# Internal Structure Of Snapshot Repository

Do you know these files?

## Introduction

If you use an Elasticsearch cluster in production, I believe you must have heard of Elasticsearch’s snapshot and restore feature, because it is an important means to ensure that cluster data is not lost. There are a lot of materials on the Internet about how to use Elasticsearch snapshots, but there are very few articles about its implementation. Today, I want to discuss with you the internal structure of the Elasticsearch snapshot repository. Knowing it can give us a better understanding of how Elasticsearch’s snapshots work, and can also provide more ideas for troubleshooting when there is a problem in production.

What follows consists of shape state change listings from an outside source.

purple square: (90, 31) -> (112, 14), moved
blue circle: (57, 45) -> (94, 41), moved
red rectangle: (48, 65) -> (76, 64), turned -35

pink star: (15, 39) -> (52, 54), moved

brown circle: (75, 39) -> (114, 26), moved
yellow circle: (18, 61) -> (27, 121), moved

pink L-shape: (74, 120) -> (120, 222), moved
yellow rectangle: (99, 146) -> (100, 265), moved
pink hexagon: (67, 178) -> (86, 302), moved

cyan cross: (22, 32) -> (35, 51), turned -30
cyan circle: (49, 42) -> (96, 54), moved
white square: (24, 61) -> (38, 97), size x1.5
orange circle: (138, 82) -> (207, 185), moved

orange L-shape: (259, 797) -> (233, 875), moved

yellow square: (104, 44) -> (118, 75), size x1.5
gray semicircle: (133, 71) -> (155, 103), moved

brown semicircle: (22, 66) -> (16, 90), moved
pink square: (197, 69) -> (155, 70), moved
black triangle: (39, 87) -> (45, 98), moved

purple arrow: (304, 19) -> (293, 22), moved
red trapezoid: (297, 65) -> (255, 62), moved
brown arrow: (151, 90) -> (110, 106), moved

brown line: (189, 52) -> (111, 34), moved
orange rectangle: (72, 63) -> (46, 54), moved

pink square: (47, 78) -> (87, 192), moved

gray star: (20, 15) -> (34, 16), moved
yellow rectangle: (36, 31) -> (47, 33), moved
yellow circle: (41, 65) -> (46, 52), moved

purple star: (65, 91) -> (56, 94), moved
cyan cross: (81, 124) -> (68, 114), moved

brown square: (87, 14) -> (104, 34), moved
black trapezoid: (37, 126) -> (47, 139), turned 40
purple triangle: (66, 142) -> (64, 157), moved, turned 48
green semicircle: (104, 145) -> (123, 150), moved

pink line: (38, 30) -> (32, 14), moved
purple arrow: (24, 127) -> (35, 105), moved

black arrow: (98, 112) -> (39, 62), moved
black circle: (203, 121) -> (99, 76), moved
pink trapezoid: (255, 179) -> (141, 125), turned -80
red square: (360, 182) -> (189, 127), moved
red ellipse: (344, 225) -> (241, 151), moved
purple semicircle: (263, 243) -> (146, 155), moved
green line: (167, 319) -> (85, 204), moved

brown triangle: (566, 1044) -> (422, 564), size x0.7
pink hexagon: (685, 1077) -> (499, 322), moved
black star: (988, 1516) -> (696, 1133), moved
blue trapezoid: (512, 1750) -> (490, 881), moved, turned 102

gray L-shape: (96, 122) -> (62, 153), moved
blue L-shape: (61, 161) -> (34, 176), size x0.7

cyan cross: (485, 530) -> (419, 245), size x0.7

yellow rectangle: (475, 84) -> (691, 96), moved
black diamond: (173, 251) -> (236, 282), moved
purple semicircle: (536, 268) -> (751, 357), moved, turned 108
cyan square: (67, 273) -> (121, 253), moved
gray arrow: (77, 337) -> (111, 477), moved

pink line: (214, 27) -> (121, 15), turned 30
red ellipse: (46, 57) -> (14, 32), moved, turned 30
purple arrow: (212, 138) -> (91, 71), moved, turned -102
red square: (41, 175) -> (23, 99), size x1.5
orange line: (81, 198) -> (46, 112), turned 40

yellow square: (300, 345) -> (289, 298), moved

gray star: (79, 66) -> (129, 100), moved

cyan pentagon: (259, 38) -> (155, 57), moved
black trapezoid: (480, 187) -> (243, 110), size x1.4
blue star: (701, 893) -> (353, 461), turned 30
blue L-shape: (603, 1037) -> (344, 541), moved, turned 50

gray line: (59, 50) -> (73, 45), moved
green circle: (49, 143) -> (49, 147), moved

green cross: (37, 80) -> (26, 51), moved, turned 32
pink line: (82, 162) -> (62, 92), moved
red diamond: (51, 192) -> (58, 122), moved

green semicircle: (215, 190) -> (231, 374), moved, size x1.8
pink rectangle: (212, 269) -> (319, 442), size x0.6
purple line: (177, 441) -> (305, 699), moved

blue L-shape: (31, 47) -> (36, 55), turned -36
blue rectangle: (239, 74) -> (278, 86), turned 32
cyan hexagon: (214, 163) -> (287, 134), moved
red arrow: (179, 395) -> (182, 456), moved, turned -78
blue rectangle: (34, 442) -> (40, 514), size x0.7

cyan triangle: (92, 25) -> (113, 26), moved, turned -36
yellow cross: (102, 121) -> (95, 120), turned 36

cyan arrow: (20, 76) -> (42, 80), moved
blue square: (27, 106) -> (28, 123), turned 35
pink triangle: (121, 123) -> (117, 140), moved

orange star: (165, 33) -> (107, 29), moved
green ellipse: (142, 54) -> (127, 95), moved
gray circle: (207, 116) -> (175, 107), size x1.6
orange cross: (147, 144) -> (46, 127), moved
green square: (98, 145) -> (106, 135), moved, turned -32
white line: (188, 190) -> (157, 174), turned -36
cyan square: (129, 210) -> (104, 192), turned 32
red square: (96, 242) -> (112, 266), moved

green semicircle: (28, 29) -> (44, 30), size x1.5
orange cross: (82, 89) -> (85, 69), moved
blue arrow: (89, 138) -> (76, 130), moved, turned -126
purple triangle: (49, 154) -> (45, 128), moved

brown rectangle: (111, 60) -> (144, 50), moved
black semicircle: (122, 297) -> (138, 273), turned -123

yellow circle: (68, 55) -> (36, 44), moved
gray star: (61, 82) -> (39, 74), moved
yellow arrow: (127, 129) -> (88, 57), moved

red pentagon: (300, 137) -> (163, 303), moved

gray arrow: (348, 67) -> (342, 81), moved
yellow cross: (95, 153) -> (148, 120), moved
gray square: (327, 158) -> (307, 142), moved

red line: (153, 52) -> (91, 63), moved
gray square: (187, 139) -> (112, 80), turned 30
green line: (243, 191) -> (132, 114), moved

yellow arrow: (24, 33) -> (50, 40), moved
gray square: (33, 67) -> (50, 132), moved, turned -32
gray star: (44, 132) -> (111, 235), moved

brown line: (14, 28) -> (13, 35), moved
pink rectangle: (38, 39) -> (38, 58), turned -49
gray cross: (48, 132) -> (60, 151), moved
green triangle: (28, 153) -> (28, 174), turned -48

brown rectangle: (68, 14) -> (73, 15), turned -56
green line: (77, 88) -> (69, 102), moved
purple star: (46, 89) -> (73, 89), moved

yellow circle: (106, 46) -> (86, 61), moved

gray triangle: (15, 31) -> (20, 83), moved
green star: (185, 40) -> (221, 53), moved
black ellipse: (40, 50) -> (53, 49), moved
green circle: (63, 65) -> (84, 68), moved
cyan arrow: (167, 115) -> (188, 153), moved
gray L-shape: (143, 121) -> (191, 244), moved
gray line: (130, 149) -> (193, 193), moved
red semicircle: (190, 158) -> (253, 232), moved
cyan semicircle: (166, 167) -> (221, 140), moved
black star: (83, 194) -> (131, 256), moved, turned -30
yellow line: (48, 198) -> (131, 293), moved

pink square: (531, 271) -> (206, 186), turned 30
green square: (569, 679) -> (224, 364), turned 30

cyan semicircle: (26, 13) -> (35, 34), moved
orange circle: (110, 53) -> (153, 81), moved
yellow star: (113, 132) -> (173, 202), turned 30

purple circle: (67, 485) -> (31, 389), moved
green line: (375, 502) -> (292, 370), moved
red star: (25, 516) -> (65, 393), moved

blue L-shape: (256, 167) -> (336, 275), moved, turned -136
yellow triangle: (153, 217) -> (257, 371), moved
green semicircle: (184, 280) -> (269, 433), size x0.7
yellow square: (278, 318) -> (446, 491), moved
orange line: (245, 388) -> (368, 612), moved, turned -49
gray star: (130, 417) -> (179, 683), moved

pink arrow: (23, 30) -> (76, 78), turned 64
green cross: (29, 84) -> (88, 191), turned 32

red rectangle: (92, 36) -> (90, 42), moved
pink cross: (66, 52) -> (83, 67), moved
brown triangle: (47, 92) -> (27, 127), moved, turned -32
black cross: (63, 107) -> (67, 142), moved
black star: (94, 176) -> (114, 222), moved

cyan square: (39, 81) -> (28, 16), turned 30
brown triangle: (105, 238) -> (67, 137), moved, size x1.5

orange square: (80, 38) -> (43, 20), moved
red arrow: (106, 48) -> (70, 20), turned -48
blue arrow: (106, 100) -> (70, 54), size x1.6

• What is a snapshot repository?
• Different files inside a snapshot repository
• Learning more about index-N files
• Learning more about the index.latest file
• Learning more about snapshot information files

Without further ado, let’s get started right away!

## What is a snapshot repository?

A snapshot repository is a location where Elasticsearch stores snapshots. One snapshot repository can store multiple snapshots. Snapshots are how Elasticsearch backups your data. You can create a snapshot for one single index or multiple indices. Inside a snapshot repository, snapshots are incremental: new snapshots will only snapshot those parts that were not snapshotted in the previous snapshot to avoid wasting time and storage space. There are many types of snapshot repositories: they can be local repository or remote repositories for cloud providers, such as AWS S3, Google Cloud Storage, Azure Blob Storage, Aliyun OSS, etc.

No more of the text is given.